Today 71 governments have enshrined into their national law the Kimberley Process Certification System, and now more than 99% of the world's diamonds are from conflict free sources. However, even one conflict diamond is one too many. The diamond industry continues to work with governments, NGOs and the UN to strengthen the Kimberley Process and the System of Warranties.
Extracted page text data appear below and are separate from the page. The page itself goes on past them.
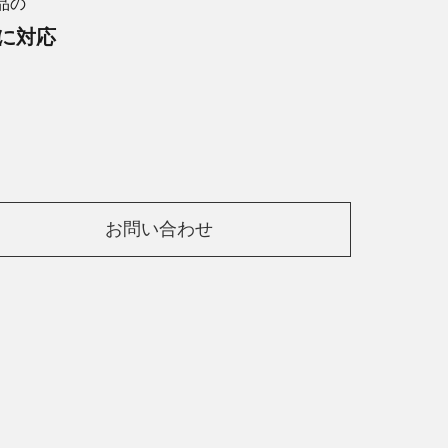
品の
に対応
お問い合わせ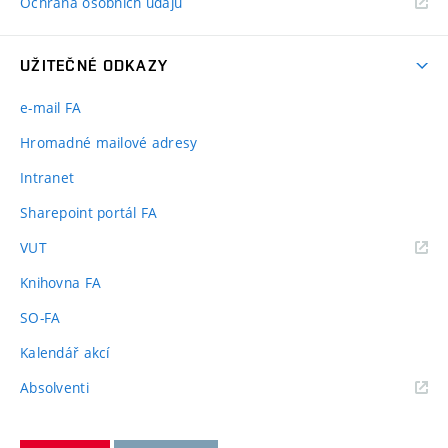
Ochrana osobních údajů
UŽITEČNÉ ODKAZY
e-mail FA
Hromadné mailové adresy
Intranet
Sharepoint portál FA
(externí
VUT
odkaz)
Knihovna FA
SO-FA
Kalendář akcí
(externí
Absolventi
odkaz)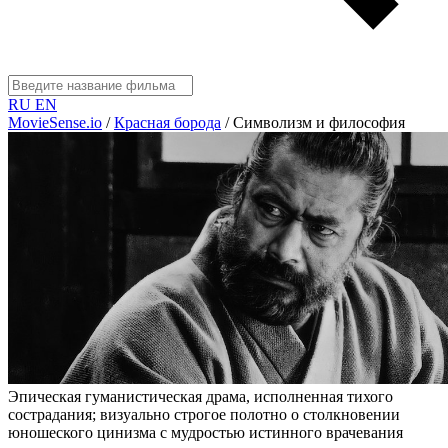
RU
EN
MovieSense.io
/
Красная борода
/
Символизм и философия
Эпическая гуманистическая драма, исполненная тихого
сострадания; визуально строгое полотно о столкновении
юношеского цинизма с мудростью истинного врачевания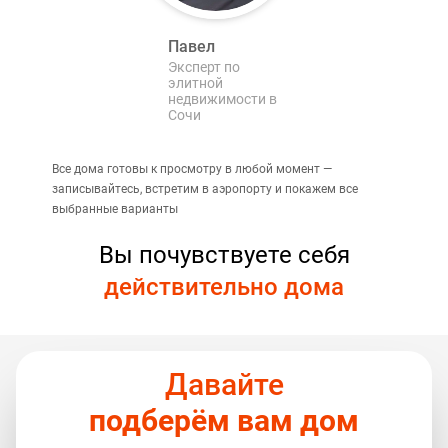
Павел
Эксперт по
элитной
недвижимости в
Сочи
Все дома готовы к просмотру в любой момент —
записывайтесь, встретим в аэропорту и покажем все
выбранные варианты
Вы почувствуете себя
действительно дома
Давайте
подберём вам дом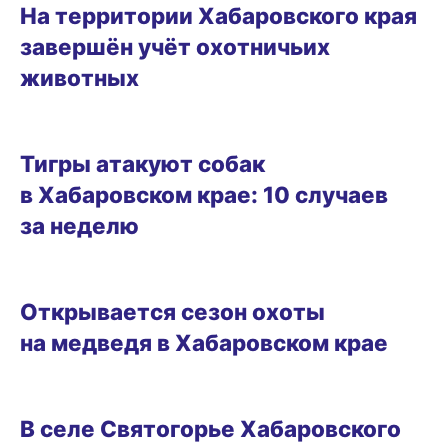
На территории Хабаровского края
завершён учёт охотничьих
животных
09.03.2025 20:27
Тигры атакуют собак
в Хабаровском крае: 10 случаев
за неделю
09.03.2025 16:37
Открывается сезон охоты
на медведя в Хабаровском крае
05.03.2025 17:16
В селе Святогорье Хабаровского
While diamonds have been used to fund conflict, the problem is not the diamonds themselves but the rebels who exploit diamonds (along with other natural resources) to achieve their illicit goals. The vast majority of diamonds come from countries at peace. These countries have been able to invest the revenue from diamonds into the development of infrastructure, schools and hospitals for the good of the communities in which diamonds are found. These countries include Australia, Botswana, Canada, Namibia, Russia, South Africa and Tanzania.

 Conflict Free Diamonds
To prevent diamonds from areas of conflict entering into the legitimate diamond supply chain, diamonds are monitored at every point of the diamond pipeline, from mining through to retail. These monitoring processes are called the Kimberley Process and System of Warranties. The Kimberley Process is a UN mandated system, and today over 99% of all diamonds are certified through the Kimberley Process to be from conflict free sources.

For more information on the Kimberley Process: www.kimberleyprocess.com

Most people are unaware of the role diamonds play in bringing real benefits to people in the countries around the world where diamonds are sourced. Nowhere is this more evident than in Africa. It is also in Africa that this same resource has been used to fund conflict. In 2000, a coalition of governments, non-governmental organizations and the diamond industry worked together to address this issue. In 2002, they established the Kimberley Process Certification System, a UN-backed process that has virtually eliminated the trade in conflict diamonds.

Today, over 99% of the world's supply of diamonds is from sources free of conflict.